··· The data
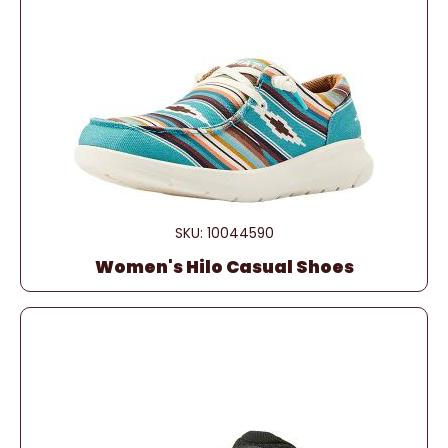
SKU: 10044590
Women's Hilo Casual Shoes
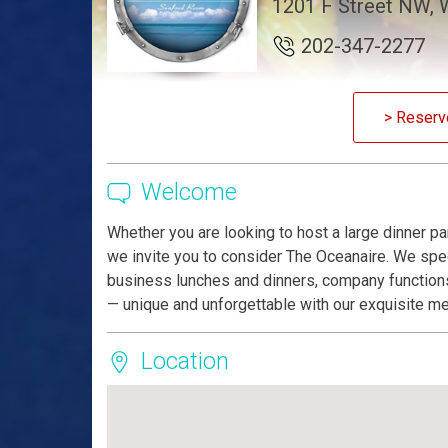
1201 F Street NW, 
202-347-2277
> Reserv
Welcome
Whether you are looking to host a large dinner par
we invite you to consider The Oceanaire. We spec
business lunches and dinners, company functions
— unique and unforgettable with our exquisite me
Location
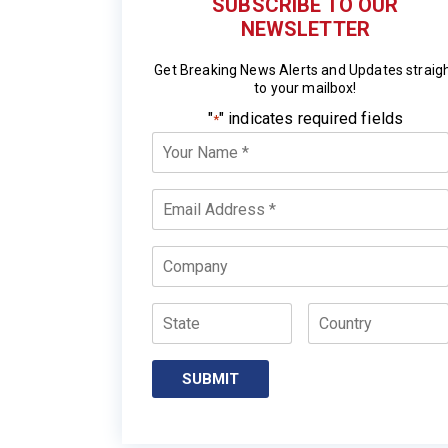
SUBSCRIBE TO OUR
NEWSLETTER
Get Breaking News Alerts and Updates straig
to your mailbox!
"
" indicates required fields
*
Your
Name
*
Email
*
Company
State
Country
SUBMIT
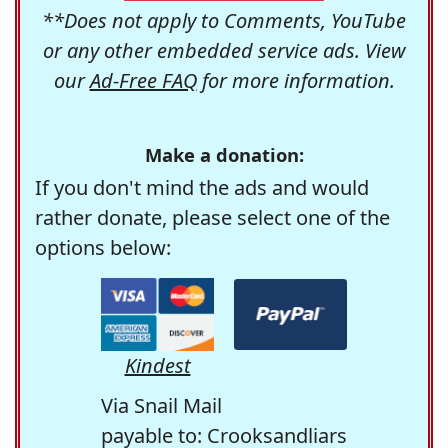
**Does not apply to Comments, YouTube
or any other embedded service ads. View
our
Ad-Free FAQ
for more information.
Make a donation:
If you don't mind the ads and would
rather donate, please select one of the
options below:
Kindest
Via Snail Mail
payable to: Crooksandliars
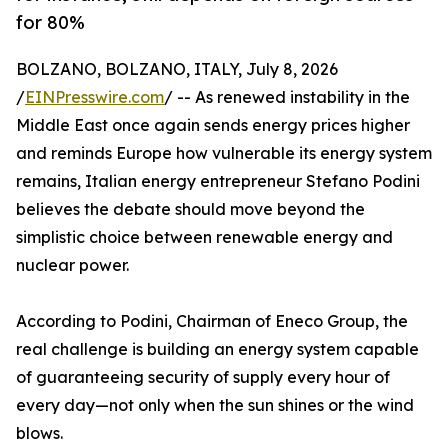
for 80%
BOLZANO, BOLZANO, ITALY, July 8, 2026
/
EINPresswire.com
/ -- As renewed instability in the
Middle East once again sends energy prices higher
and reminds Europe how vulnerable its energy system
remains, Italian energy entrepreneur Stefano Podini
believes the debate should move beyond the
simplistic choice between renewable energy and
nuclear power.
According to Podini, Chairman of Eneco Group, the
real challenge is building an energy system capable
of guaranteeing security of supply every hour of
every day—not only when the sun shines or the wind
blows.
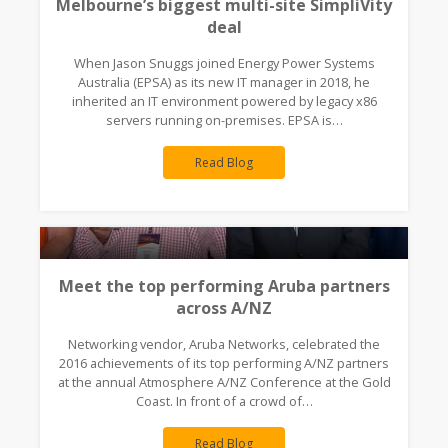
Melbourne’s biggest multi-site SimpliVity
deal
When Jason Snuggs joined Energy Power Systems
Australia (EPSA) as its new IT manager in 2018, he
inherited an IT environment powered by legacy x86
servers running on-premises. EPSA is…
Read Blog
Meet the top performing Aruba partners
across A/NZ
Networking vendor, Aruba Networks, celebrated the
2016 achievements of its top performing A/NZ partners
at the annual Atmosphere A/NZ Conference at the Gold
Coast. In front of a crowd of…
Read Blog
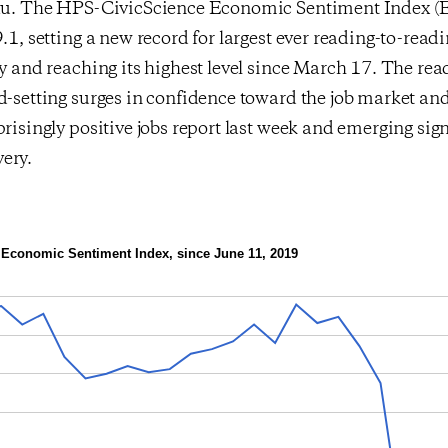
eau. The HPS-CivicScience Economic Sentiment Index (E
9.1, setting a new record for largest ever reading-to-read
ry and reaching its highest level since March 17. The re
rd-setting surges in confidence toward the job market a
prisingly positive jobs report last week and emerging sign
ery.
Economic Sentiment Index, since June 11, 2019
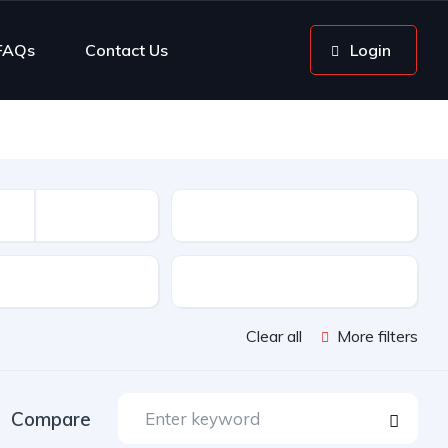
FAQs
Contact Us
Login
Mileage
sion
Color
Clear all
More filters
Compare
······
Task to complete: An exact copy is needed of the lines running from the one with "believes the debate should move beyond the" through the end of the data above, and of those lines only, without pictures.

Task output:
believes the debate should move beyond the
simplistic choice between renewable energy and
nuclear power.
According to Podini, Chairman of Eneco Group, the
real challenge is building an energy system capable
of guaranteeing security of supply every hour of
every day—not only when the sun shines or the wind
blows.
Melbourne’s biggest multi-site SimpliVity
deal
When Jason Snuggs joined Energy Power Systems
Australia (EPSA) as its new IT manager in 2018, he
inherited an IT environment powered by legacy x86
servers running on-premises. EPSA is…
Read Blog
Meet the top performing Aruba partners
across A/NZ
Networking vendor, Aruba Networks, celebrated the
2016 achievements of its top performing A/NZ partners
at the annual Atmosphere A/NZ Conference at the Gold
Coast. In front of a crowd of…
Read Blog
eau. The HPS-CivicScience Economic Sentiment Index (E
9.1, setting a new record for largest ever reading-to-read
ry and reaching its highest level since March 17. The re
rd-setting surges in confidence toward the job market a
prisingly positive jobs report last week and emerging sign
ery.
Economic Sentiment Index, since June 11, 2019
FAQs
Contact Us
Login
Mileage
sion
Color
Clear all
More filters
Compare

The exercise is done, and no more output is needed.